Judge Gaertner concurred in the result but wrote separately to highlight the systemic problem: the trial court’s failure to consolidate the two competing adoption petitions—or to rule on them simultaneously—structurally deprived the Grandparents of any avenue for appellate review. He noted that Missouri’s Rule 66.01(c) permits but does not require consolidation of family-court matters involving the same family member, and urged either the legislature or the Missouri Supreme Court to close this gap. He emphasized that intermediate appellate courts lack authority to create a public-policy exception to mootness, and that only the Supreme Court of Missouri or a legislative fix can remedy the recurring injustice.
Key Takeaways
- When competing adoption petitions for the same child are litigated in separate cases, the first petition that results in a final adoption judgment renders all remaining petitions definitively moot — with no appellate review available to the losing petitioners.

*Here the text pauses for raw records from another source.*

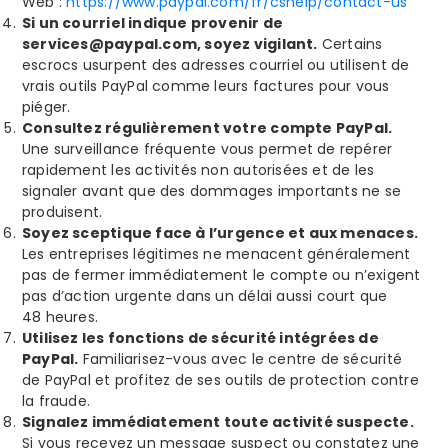
Web :
https://www.paypal.com/fr/cshelp/contact-us
Si un courriel indique
provenir
de
services@paypal.com, soyez vigilant
.
Certains
escrocs usurpent des adresses courriel
ou utilisent de
vrais outils PayPal comme leurs factures pour vous
piéger.
Consultez régulièrement votre compte PayPal.
Une surveillance fréquente vous permet de repérer
rapidement les activités non autorisées et de les
signaler avant que des dommages importants ne se
produisent.
Soyez sceptique face à l’urgence et aux menaces.
Les entreprises légitimes ne menacent généralement
pas de fermer immédiatement le compte ou n’exigent
pas d’action urgente dans un délai aussi court que
48 heures.
Utilisez les fonctions de sécurité intégrées de
PayPal.
Familiarisez-vous avec le centre de sécurité
de PayPal et profitez de ses outils de protection contre
la fraude.
Signalez immédiatement toute activité suspecte.
Si vous recevez un message suspect ou constatez une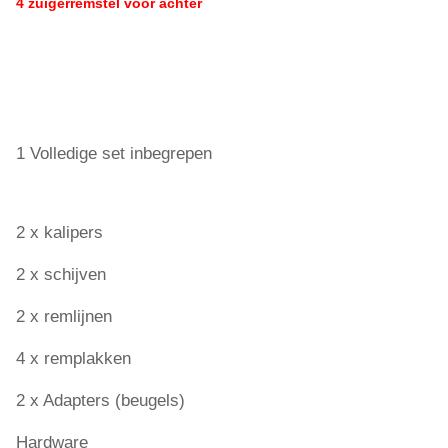
4 zuigerremstel voor achter
1 Volledige set inbegrepen
2 x kalipers
2 x schijven
2 x remlijnen
4 x remplakken
2 x Adapters (beugels)
Hardware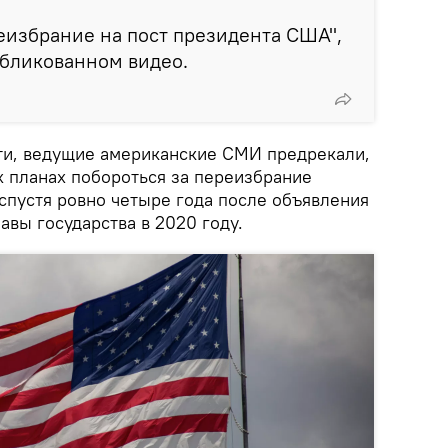
еизбрание на пост президента США",
убликованном видео.
и, ведущие американские СМИ предрекали,
х планах побороться за переизбрание
 спустя ровно четыре года после объявления
авы государства в 2020 году.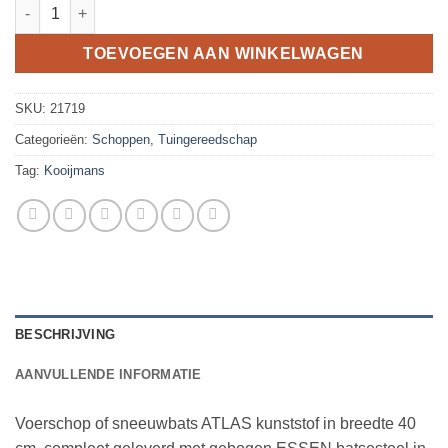
Kunststof ballastschop - voerschop ATLAS 40cm, met PE batse
TOEVOEGEN AAN WINKELWAGEN
SKU:
21719
Categorieën:
Schoppen
,
Tuingereedschap
Tag:
Kooijmans
BESCHRIJVING
AANVULLENDE INFORMATIE
Voerschop of sneeuwbats ATLAS kunststof in breedte 40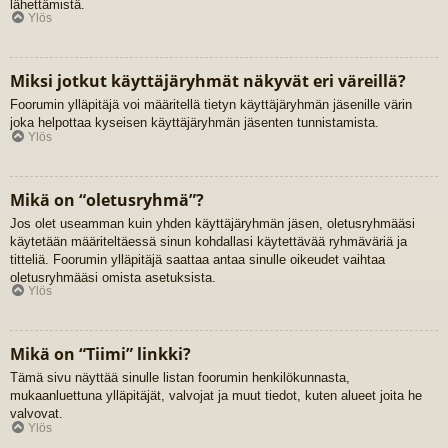
lähettämistä.
Ylös
Miksi jotkut käyttäjäryhmät näkyvät eri väreillä?
Foorumin ylläpitäjä voi määritellä tietyn käyttäjäryhmän jäsenille värin
joka helpottaa kyseisen käyttäjäryhmän jäsenten tunnistamista.
Ylös
Mikä on “oletusryhmä”?
Jos olet useamman kuin yhden käyttäjäryhmän jäsen, oletusryhmääsi
käytetään määriteltäessä sinun kohdallasi käytettävää ryhmäväriä ja
titteliä. Foorumin ylläpitäjä saattaa antaa sinulle oikeudet vaihtaa
oletusryhmääsi omista asetuksista.
Ylös
Mikä on “Tiimi” linkki?
Tämä sivu näyttää sinulle listan foorumin henkilökunnasta,
mukaanluettuna ylläpitäjät, valvojat ja muut tiedot, kuten alueet joita he
valvovat.
Ylös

- Competing adoption petitioners who are not parties in the other case lack standing to appeal the judgment in that case; the procedural path to full appellate review requires either intervention or consolidation, neither of which is automatic under Missouri law.
- A trial court’s post-mootness findings of fact and conclusions of law — even if they address the merits of a dismissed petition — cannot revive an otherwise moot appeal; the mootness ruling is controlling, not the substantive findings issued afterward.
- Missouri’s Rule 66.01(c) gives family-court judges discretion to consolidate competing family actions involving the same child, but does not mandate it; this discretionary gap is the root cause of the mootness trap identified by the concurrence.
- Intermediate Missouri appellate courts cannot carve out a public-policy exception to the mootness doctrine on their own authority — that power rests exclusively with the Missouri Supreme Court or the legislature.
Why It Matters
This decision crystallizes a structural vulnerability in Missouri adoption proceedings: when grandparents and foster parents file competing adoption petitions in separately docketed cases, the race to judgment determines not just who adopts the child but whether the losing side ever receives merits review. Because Missouri law confers only discretionary consolidation authority on trial courts under Rule 66.01(c), and because confidentiality rules often prevent parties from even discovering the existence of a competing filing on Casenet, biological families can find themselves permanently foreclosed from appellate review through no procedural fault of their own. The concurring opinion explicitly warns that this result — the termination of a familial bond without any appellate check — is incompatible with Missouri’s broader statutory preference for grandparent placement under §§ 210.305 and 210.565.
Practitioners handling adoption matters in Missouri — particularly cases involving children in foster care placed in counties different from those of the biological family — should treat consolidation or intervention as an urgent early priority, not an afterthought. Attorneys representing grandparents or other biological relatives competing with foster parents should move immediately under Rule 66.01(c) to consolidate parallel proceedings or seek leave to intervene in the foster parents’ case, or risk forfeiting any right to appellate review if the foster parents’ petition is decided first. The concurrence’s pointed call for legislative action also signals that a statutory fix — either mandatory consolidation or a public-interest mootness exception modeled on § 455.007’s protection-order provision — may be forthcoming.